Counter KPI examples
Goal: Decrease production time.
Counter KPI: Number of defective products per week/month.
Goal: Online traffic to a web page.
Counter KPI: Conversion rates of the page.
Tip
Set up an alarm: a threshold that fires up red lights in the office once your counter KPI crosses it.
Get into this guide to learn how to create a KPI report.
Leading vs lagging KPIs: what is the difference?
There are significant differences between leading and lagging indicators that make them serve different purposes in the decision-making process.
What is a leading indicator?
We define leading indicators as measures whose current progress helps us make an educated prediction about the success of a goal. They’re called “leading” because they refer to the future.
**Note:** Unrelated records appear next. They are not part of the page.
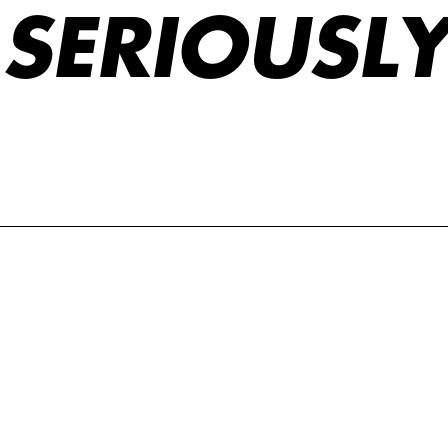
 SERIOUSL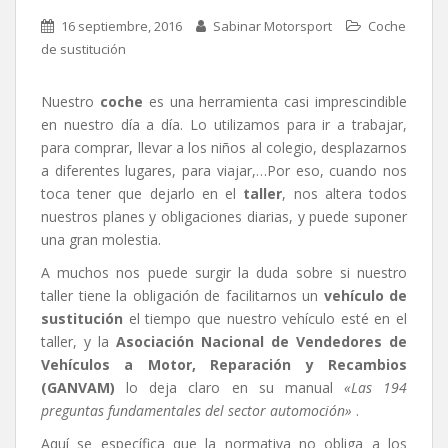
16 septiembre, 2016
Sabinar Motorsport
Coche
de sustitución
Nuestro
coche
es una herramienta casi imprescindible
en nuestro día a día. Lo utilizamos para ir a trabajar,
para comprar, llevar a los niños al colegio, desplazarnos
a diferentes lugares, para viajar,…Por eso, cuando nos
toca tener que dejarlo en el
taller
, nos altera todos
nuestros planes y obligaciones diarias, y puede suponer
una gran molestia.
A muchos nos puede surgir la duda sobre si nuestro
taller tiene la obligación de facilitarnos un
vehículo de
sustitución
el tiempo que nuestro vehículo esté en el
taller, y la
Asociación Nacional de Vendedores de
Vehículos a Motor, Reparación y Recambios
(GANVAM)
lo deja claro en su manual
«Las 194
preguntas fundamentales del sector automoción»
.
Aquí se específica que la normativa no obliga a los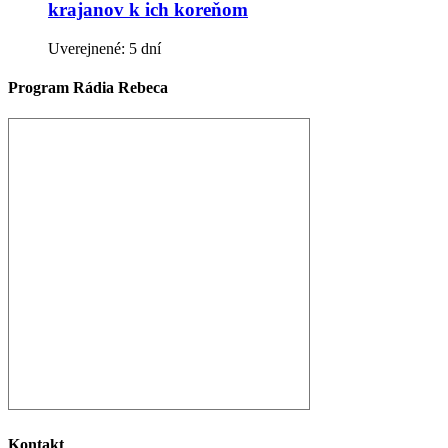
krajanov k ich koreňom
Uverejnené: 5 dní
Program Rádia Rebeca
Kontakt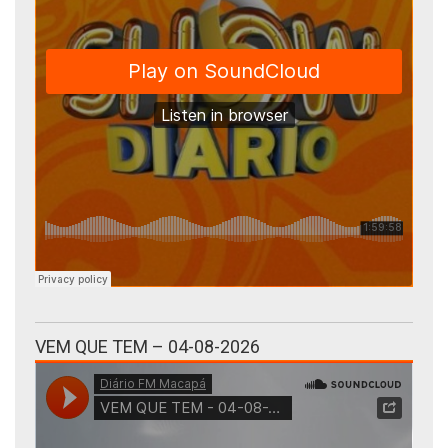
VEM QUE TEM – 04-08-2026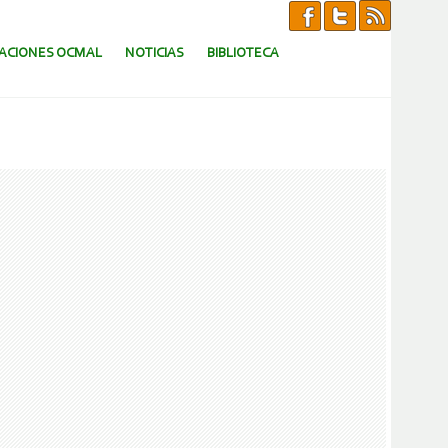
CACIONES OCMAL
NOTICIAS
BIBLIOTECA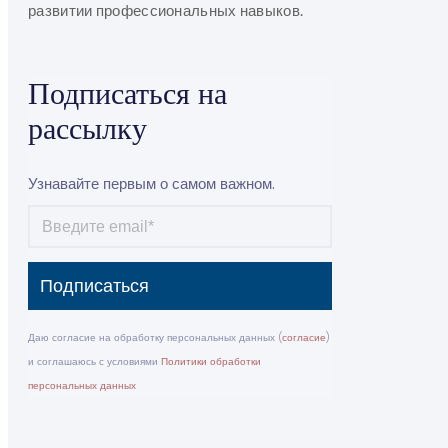
развитии профессиональных навыков.
Подписаться на
рассылку
Узнавайте первым о самом важном.
Подписаться
Даю согласие на обработку персональных данных (
согласие
)
и соглашаюсь с условиями
Политики обработки
персональных данных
Leading KPIs have two defining characteristics:
- They have predictive capabilities
- They are directly influenceable
When choosing your leading indicator, think of an activity that, if you do more often, will get you closer to your goal. The secret word here is activity. Leading KPIs tend to be activities because you want to be able to increase or decrease the frequency of the activity at will.
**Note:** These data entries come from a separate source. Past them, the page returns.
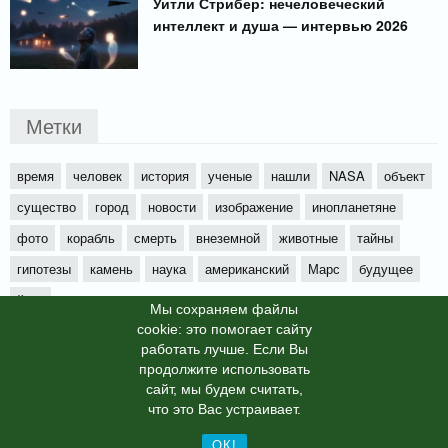
Уитли Стрибер: нечеловеческий
интеллект и душа — интервью 2026
Метки
время
человек
история
ученые
нашли
NASA
объект
существо
город
новости
изображение
инопланетяне
фото
корабль
смерть
внеземной
животные
тайны
гипотезы
камень
наука
американский
Марс
будущее
йети
Мы cохраняем файлы
cookie: это помогает сайту
работать лучше. Если Вы
продолжите использовать
сайт, мы будем считать,
X-News
© info-dimurra.ru 2025г. This site is protected by
что это Вас устраивает.
reCAPTCHA and the Google
Privacy Policy
and
Terms of Service
apply.
ОК!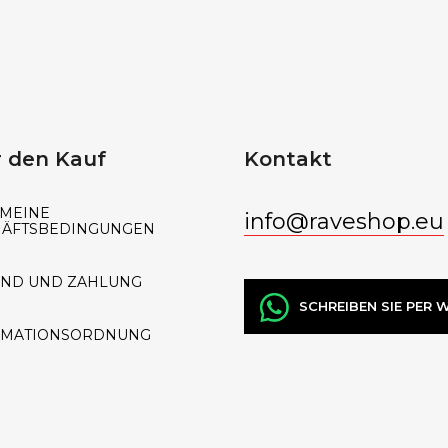
r
L
i
s
t
 den Kauf
Kontakt
e
MEINE
info
@
raveshop.eu
HÄFTSBEDINGUNGEN
AND UND ZAHLUNG
SCHREIBEN SIE PER
AMATIONSORDNUNG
Try to be specific and highly relevant to how your organization works. There is a catch, though. Leading KPIs can be wildly inaccurate. That’s because they’re usually hard to report or because you’ve chosen to focus on the wrong activity. Tracking KPIs in an efficient and time-saving way is part of the challenge.
Remember, leading indicators are time-bound and action-oriented.
Leading indicators examples
Goal: Decrease work-related accidents.
Leading KPI: Increase weekly equipment checks.
Goal: Increase revenue.
Leading KPI: Increase the number of phone calls per day.
What is a lagging indicator?
We define lagging indicators as measures whose current progress helps us understand previous performance. They’re called “lagging” because they refer to the past.
Lagging KPIs have one defining characteristic:
- They measure results accurately
They are great for understanding what went well in the past because it’s easier (and thus more accurate) to measure past performance. However, they give you no information about the future. Much like the stock market, previous performance doesn’t predict future performance.
The lagging indicators have another great use. They validate your leading indicators. Do the predictions that you made based on the progress of the leading indicators turn out to be correct? Then you have determined great leading KPIs. If not, you need to revisit them.
Start by asking:
- Is our leading KPI hard to track or report?
- Is our leading KPI the right activity to focus on?
Remember, lagging indicators are time-bound and result-oriented.
Lagging indicators examples
Goal: Increase revenue.
Lagging KPI: Monthly closed deals.
Goal: Increase production.
Lagging KPI: Weekly finished products.